Regulatory and oversight bodies covering various industries and areas have drawn up a series of blacklists of serious offenders. Those who don't comply with laws and regulations can face punishment from multiple agencies in dozens of areas, from food safety and environmental protection to tourism, taxation, e-commerce, finance and real estate.
The best known of these blacklists is the Supreme People's Court's roster of people who have failed to comply with court judgments.
The defaulters face broad consequences - they can be barred from taking flights and high-speed trains, staying at luxury hotels and enrolling their children in expensive private schools.
By the end of last year, defaulters had been blocked from buying a combined 17 million airline tickets and 5.4 million high-speed rail tickets, according to the National Development and Reform Commission, which leads the work in building the social credit system.
The social credit system is designed to solve many real problems in a country still riddled with fraud, counterfeit products, and food safety and public health failures.
But the system could also be used to reinforce political control.
For example, while the blacklists relate to violations of existing laws and legal obligations, it does not mean those legal requirements are justified, Daum said.
"If the underlying offences and laws are unjust, like limitations on speech or religious practice, then their enforcement just doubles down on that," he wrote in a blog post.
In addition, some serious charges, such as "endangering national security", are extremely broad and purposefully vague, enabling them to be applied arbitrarily.
Samantha Hoffman, a non-resident fellow at the Australian Strategic Policy Institute, said this was because there was no genuine rule of law in China.
"Even regulations [that] are seemingly apolitical can be made political when the Communist Party of China decides to use them for political purposes," Hoffman said.
"How do you know a court judgment is fair in the [party's] legal system, which priorities the party's political security?
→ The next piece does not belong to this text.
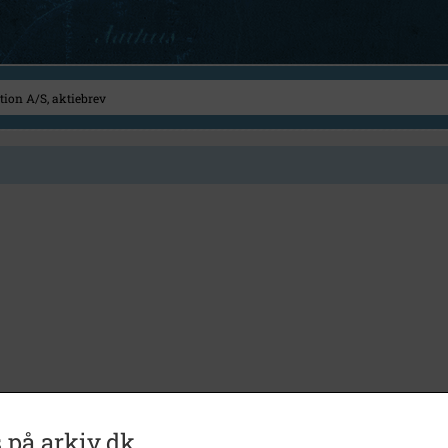
 på arkiv.dk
The answer is you don't."
For Hoffman, the main function of the social credit system is to make the party's political control inseparable from the country's social and economic development.
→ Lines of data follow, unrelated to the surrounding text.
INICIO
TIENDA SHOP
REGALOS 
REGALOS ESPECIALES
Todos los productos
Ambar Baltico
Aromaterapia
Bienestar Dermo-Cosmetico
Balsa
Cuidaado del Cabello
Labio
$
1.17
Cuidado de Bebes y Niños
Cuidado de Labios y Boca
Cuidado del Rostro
"If the party were genuinely interested in problem solving, it wouldn't need social credit to do it, it would simply need a functioning civil society and rule of law," she said.
Rongcheng's social credit system has already incorporated elements of political control.
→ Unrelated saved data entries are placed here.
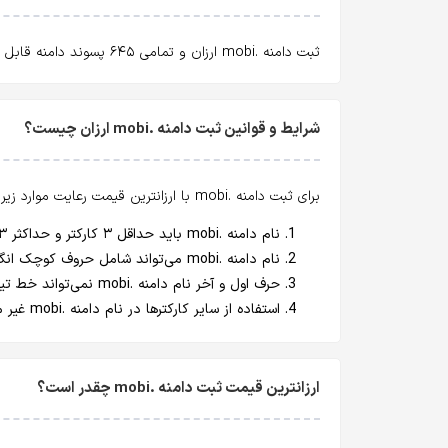
ثبت دامنه .mobi ارزان و تمامی ۶۴۵ پسوند دامنه قابل ثبت با ارزانترین قیمت و
شرایط و قوانین ثبت دامنه .mobi ارزان چیست؟
برای ثبت دامنه .mobi با ارزانترین قیمت رعایت موارد زیر
نام دامنه .mobi باید حداقل ۳ کارکتر و حداکثر ۶۳ کارکتر باشد.
نام دامنه .mobi می‌تواند شامل حروف کوچک انگلیسی (a-z)، اعداد انگلیسی و خط تیره (اصطلاحا dash یا hyphen : "-") باشد.
حرف اول و آخر نام دامنه .mobi نمی‌تواند خط تیره (Hyphen) باشد.
استفاده از سایر کارکترها در نام دامنه .mobi غیر مجاز است.
ارزانترین قیمت ثبت دامنه .mobi چقدر است؟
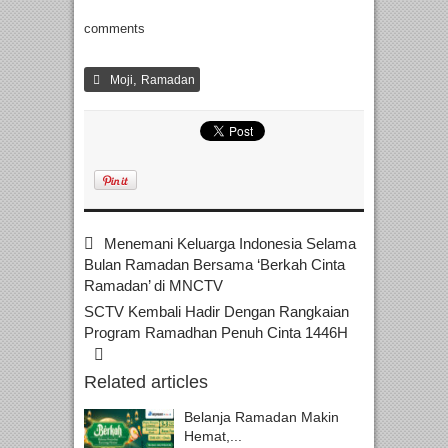
comments
,
Moji
Ramadan
Menemani Keluarga Indonesia Selama
Bulan Ramadan Bersama ‘Berkah Cinta
Ramadan’ di MNCTV
SCTV Kembali Hadir Dengan Rangkaian
Program Ramadhan Penuh Cinta 1446H
Related articles
Belanja Ramadan Makin
Hemat,...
In July, the government released a detailed regulation on credit management for petitioners. Petitioning is a process by which the disenfranchised make a last-ditch appeal to higher authorities for help after their own governments have repeatedly failed them.
Petitioning has a long history in China and is a headache for local governments, which have resorted to brutal measures to prevent petitioners from reaching Beijing. These tensions erupted in Rongcheng in 2012, when a villager who had been stopped from petitioning set off a home-made explosive in a local government building, killing himself and wounding six others.
Under the July regulation, petitioners who do not follow "procedures" can be stripped of points or downgraded.
Petitioners who plead their case near the site of big meetings at the central or local government level will have 50 points deducted, while petitions mounted in "sensitive areas" in Beijing result in an automatic D ranking. The same applies for petitioners who "make trouble" and "get used by the internet and foreign media".
The new rules have already hit its first victim. Last month, a petitioner surnamed Gao lost 950 credit points and his rating plummeted to a D after sending more than 1,000 online letters appealing for help with his mother's two-decade-old medical dispute.
According to a rule that deducts 10 points for "using the online petition system to repeatedly complain in spite", he lost 950 points for doing it 95 times in the three weeks after the rules came into effect.
Back in Jiakuang Majia village, Yang keeps track of the points for her corner of the village.
According to her, nobody has lost any points for bad behaviour since the programme got rolling a year ago. "It's more about promoting positive energy," she said.